During surgery, CO2 pneumoperitoneum was created and the intra-abdominal insufflation pressure was limited to 12 mmHg. After introduction of the four trocars, the patient was placed in the reverse Trendelenburg position. After desufflation of CO2 pneumoperitoneum, the patient was returned to the horizontal position.

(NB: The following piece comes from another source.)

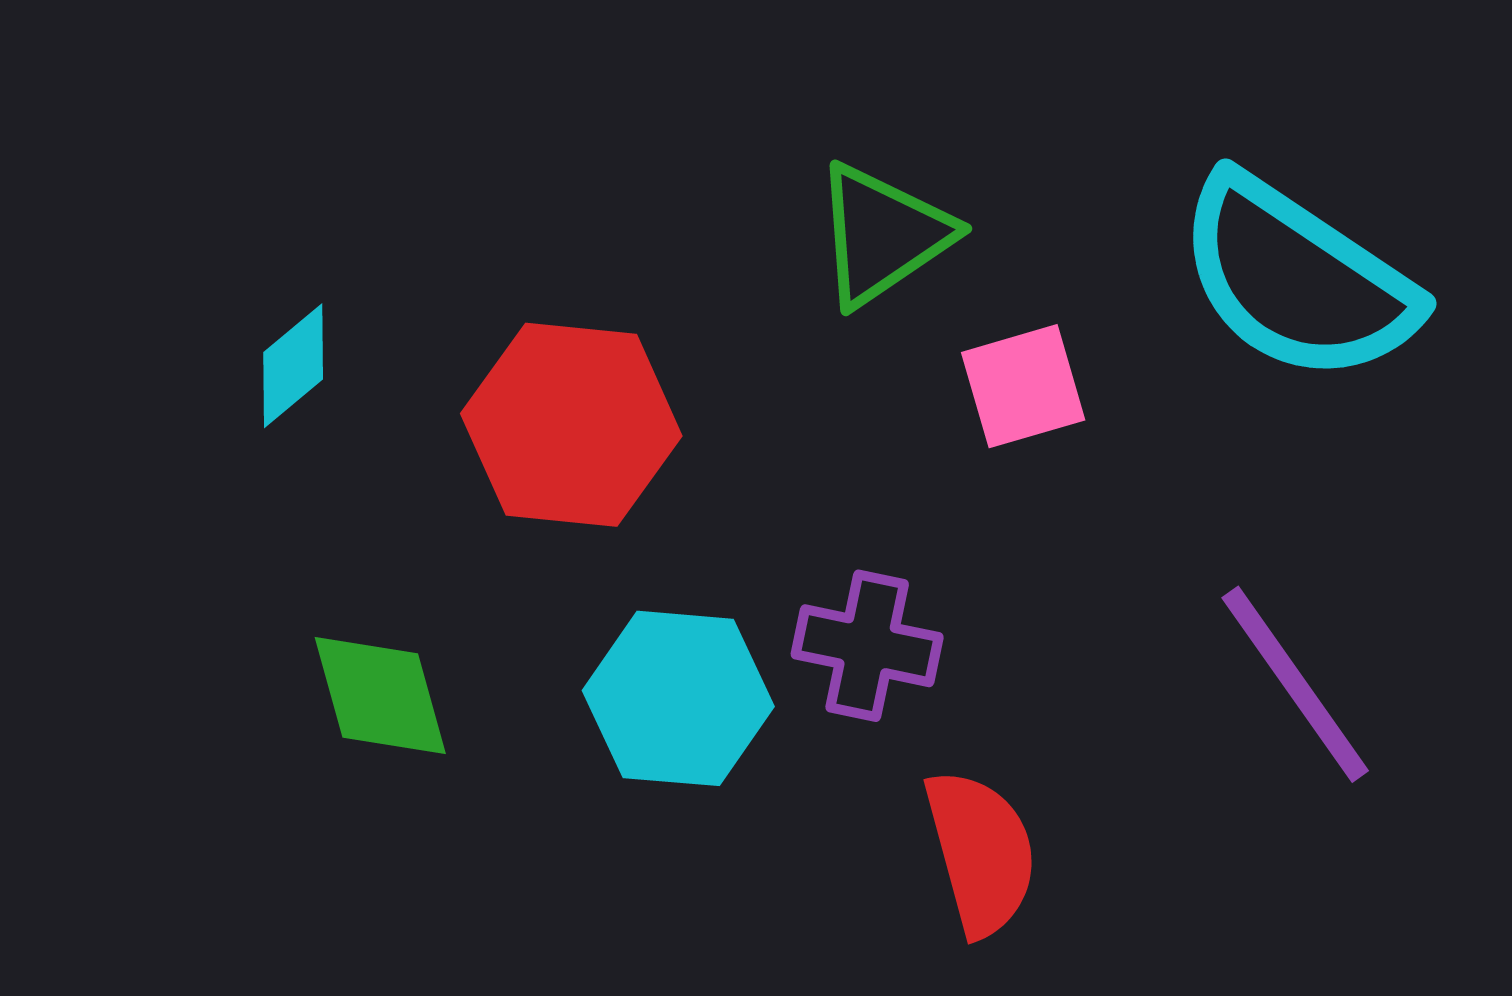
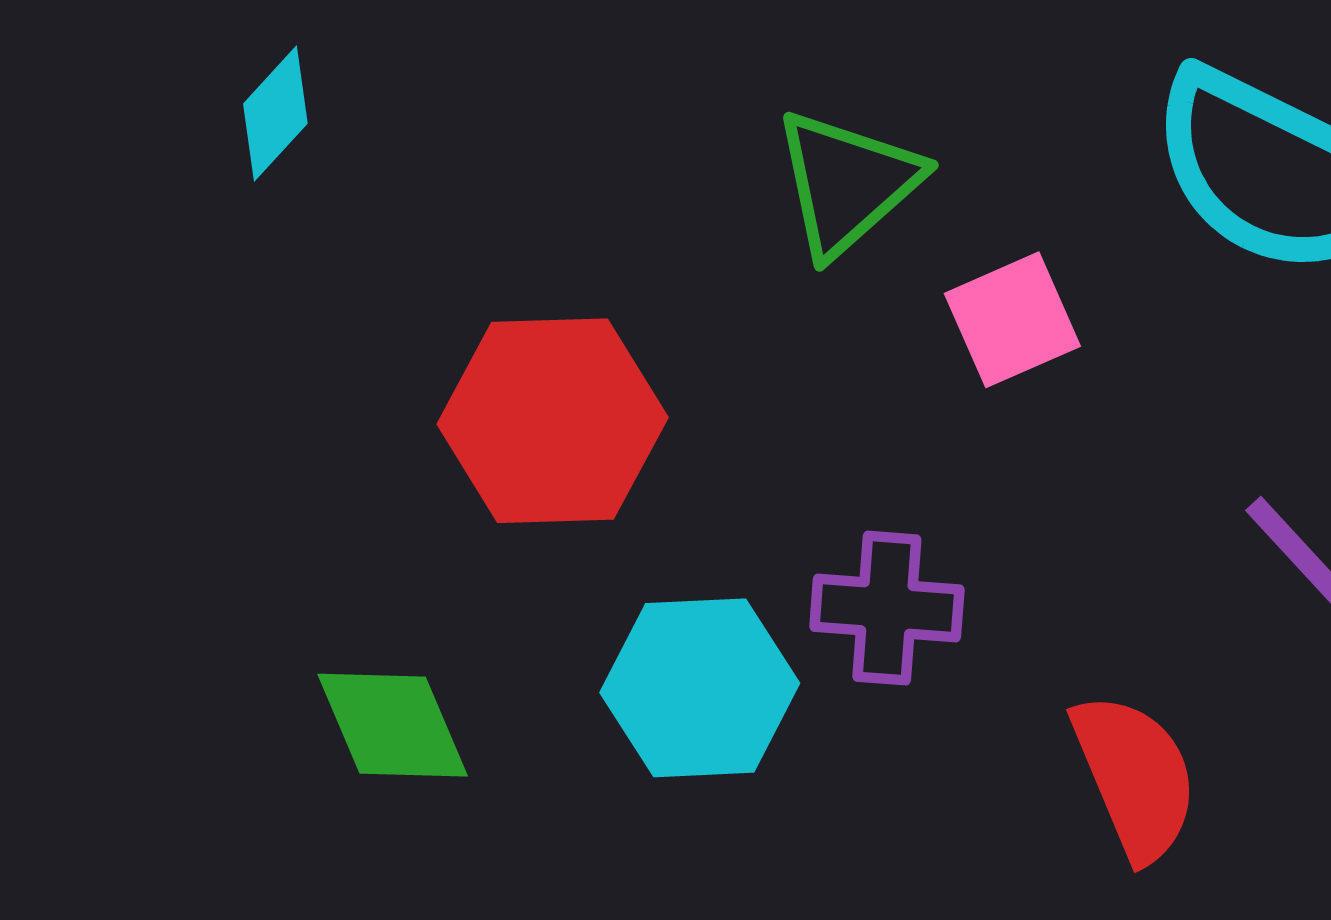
cyan diamond: (293, 366) -> (275, 114), moved
red semicircle: (981, 852) -> (1135, 777), moved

All procedures were done by the same expert surgeons using the same surgical technique.
At the end of the surgery, sevoflurane was discontinued, and the residual effect of muscle relaxant was reversed with neostigmine 0.04 μg/kg and atropine 0.02 μg/kg. The trachea was extubated when the patient became oriented, cooperative, able to lift head for more than 5 s and had strong hand grip, train-of-four ratio more than 0.9, tidal volume more than 5 ml/kg, arterial oxygen saturation more than 95%, FiO2 less than 0.5 and an end-tidal CO2 less than 42 mmHg. The quality of tracheal extubation was evaluated using a five-point rating scale: 1, no coughing or straining; 2, very smooth, minimal coughing; 3, moderate coughing; 4, marked coughing or straining; and 5, poor extubation, very uncomfortable . After extubation, the patient was transferred to the postanaesthetic care unit for close observation for 1 h. Postoperative analgesia was provided according to the authors’ institution protocol with 12 h intramuscular diclofenac (75 mg) and 2-mg rescue doses of intravenous morphine when VAS scores were 5 or more.

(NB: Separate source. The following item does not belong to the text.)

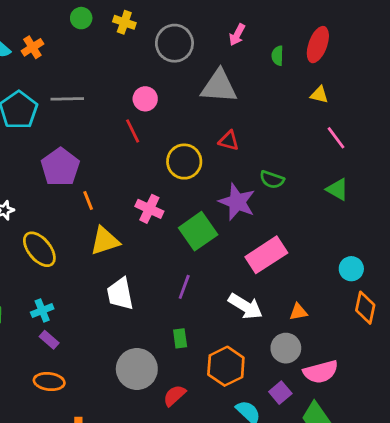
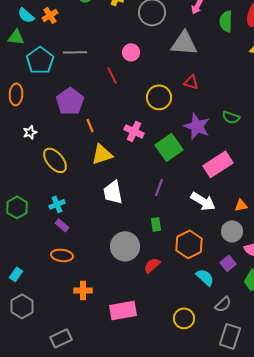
green semicircle: (277, 56) -> (226, 21), size x1.5
red line: (133, 131) -> (112, 75), moved
green semicircle: (272, 180) -> (231, 117), moved

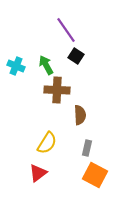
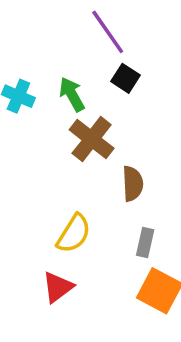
brown cross: (57, 90) -> (92, 139), turned 35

Primary outcome was the intraoperative changes in the Et-Sevo. Secondary outcome variables included the changes in the haemodynamic parameters (HR and MAP), intraoperative fentanyl supplementations, quality of tracheal extubation, first request and postoperative cumulative morphine consumption, postoperative sedation and pain scores and nausea and vomiting and the incidence of intraoperative awareness and recall.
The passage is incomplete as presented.